═════ Records for the task ═════

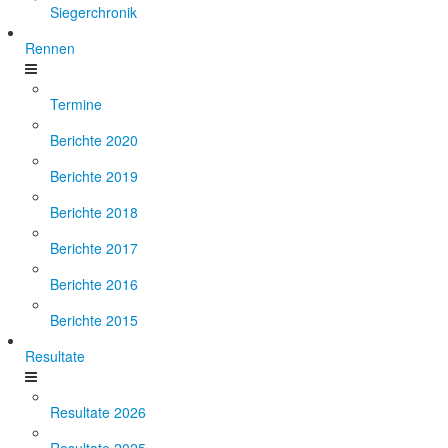
Siegerchronik
Rennen
Termine
Berichte 2020
Berichte 2019
Berichte 2018
Berichte 2017
Berichte 2016
Berichte 2015
Resultate
Resultate 2026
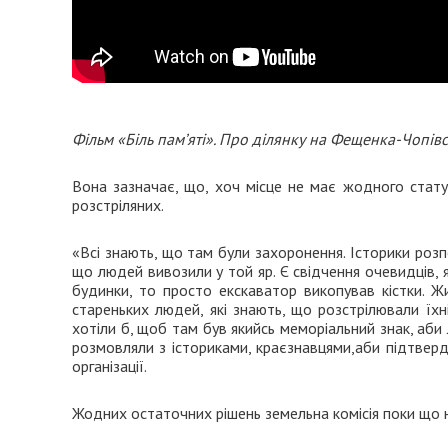
Фільм «Біль пам’яті». Про ділянку на Фещенка-Чопівс
Вона зазначає, що, хоч місце не має жодного стату
розстріляних.
«Всі знають, що там були захоронення. Історики розпо
що людей вивозили у той яр. Є свідчення очевидців, 
будинки, то просто екскаватор викопував кістки. Жи
стареньких людей, які знають, що розстрілювали їхні
хотіли б, щоб там був якийсь меморіальний знак, аби
розмовляли з істориками, краєзнавцями,аби підтвер
організації.
Жодних остаточних рішень земельна комісія поки що 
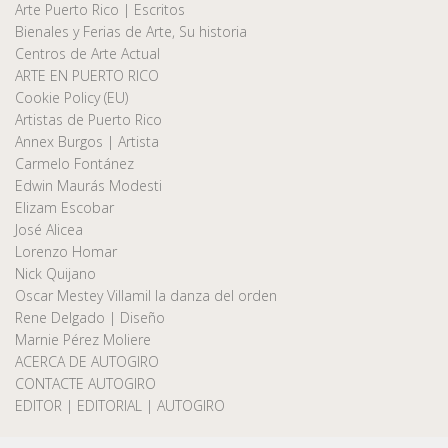
Arte Puerto Rico | Escritos
Bienales y Ferias de Arte, Su historia
Centros de Arte Actual
ARTE EN PUERTO RICO
Cookie Policy (EU)
Artistas de Puerto Rico
Annex Burgos | Artista
Carmelo Fontánez
Edwin Maurás Modesti
Elizam Escobar
José Alicea
Lorenzo Homar
Nick Quijano
Oscar Mestey Villamil la danza del orden
Rene Delgado | Diseño
Marnie Pérez Moliere
ACERCA DE AUTOGIRO
CONTACTE AUTOGIRO
EDITOR | EDITORIAL | AUTOGIRO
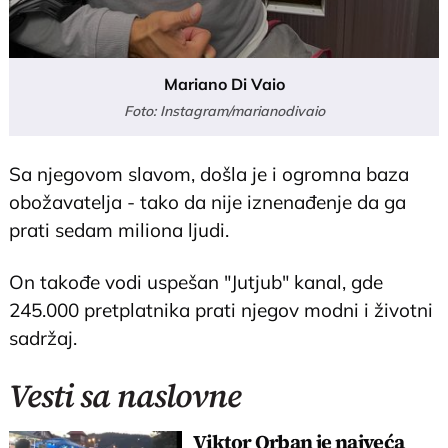
Mariano Di Vaio
Foto: Instagram/marianodivaio
Sa njegovom slavom, došla je i ogromna baza
obožavatelja - tako da nije iznenađenje da ga
prati sedam miliona ljudi.
On takođe vodi uspešan "Jutjub" kanal, gde
245.000 pretplatnika prati njegov modni i životni
sadržaj.
Vesti sa naslovne
Viktor Orban je najveća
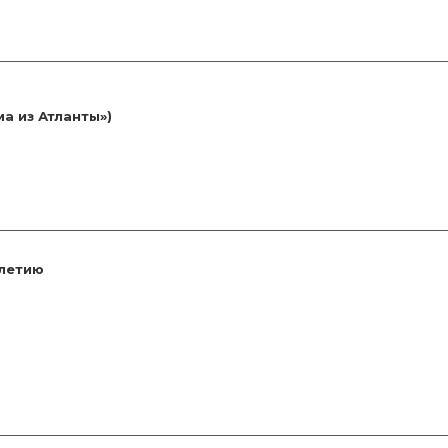
а из Атланты»)
‑летию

═════

■ Task prompt
Repeat the material above word for word, please, apart from its images.

■ Expected answer
Siegerchronik
Rennen
Termine
Berichte 2020
Berichte 2019
Berichte 2018
Berichte 2017
Berichte 2016
Berichte 2015
Resultate
Resultate 2026
Фільм «Біль пам’яті». Про ділянку на Фещенка-Чопівс
Вона зазначає, що, хоч місце не має жодного стату
розстріляних.
«Всі знають, що там були захоронення. Історики розпо
що людей вивозили у той яр. Є свідчення очевидців, 
будинки, то просто екскаватор викопував кістки. Жи
стареньких людей, які знають, що розстрілювали їхні
хотіли б, щоб там був якийсь меморіальний знак, аби
розмовляли з істориками, краєзнавцями,аби підтвер
організації.
Жодних остаточних рішень земельна комісія поки що 
Arte Puerto Rico | Escritos
Bienales y Ferias de Arte, Su historia
Centros de Arte Actual
ARTE EN PUERTO RICO
Cookie Policy (EU)
Artistas de Puerto Rico
Annex Burgos | Artista
Carmelo Fontánez
Edwin Maurás Modesti
Elizam Escobar
José Alicea
Lorenzo Homar
Nick Quijano
Oscar Mestey Villamil la danza del orden
Rene Delgado | Diseño
Marnie Pérez Moliere
ACERCA DE AUTOGIRO
CONTACTE AUTOGIRO
EDITOR | EDITORIAL | AUTOGIRO
Mariano Di Vaio
Foto: Instagram/marianodivaio
Sa njegovom slavom, došla je i ogromna baza
obožavatelja - tako da nije iznenađenje da ga
prati sedam miliona ljudi.
On takođe vodi uspešan "Jutjub" kanal, gde
245.000 pretplatnika prati njegov modni i životni
sadržaj.
Vesti sa naslovne
Viktor Orban je najveća
а из Атланты»)
‑летию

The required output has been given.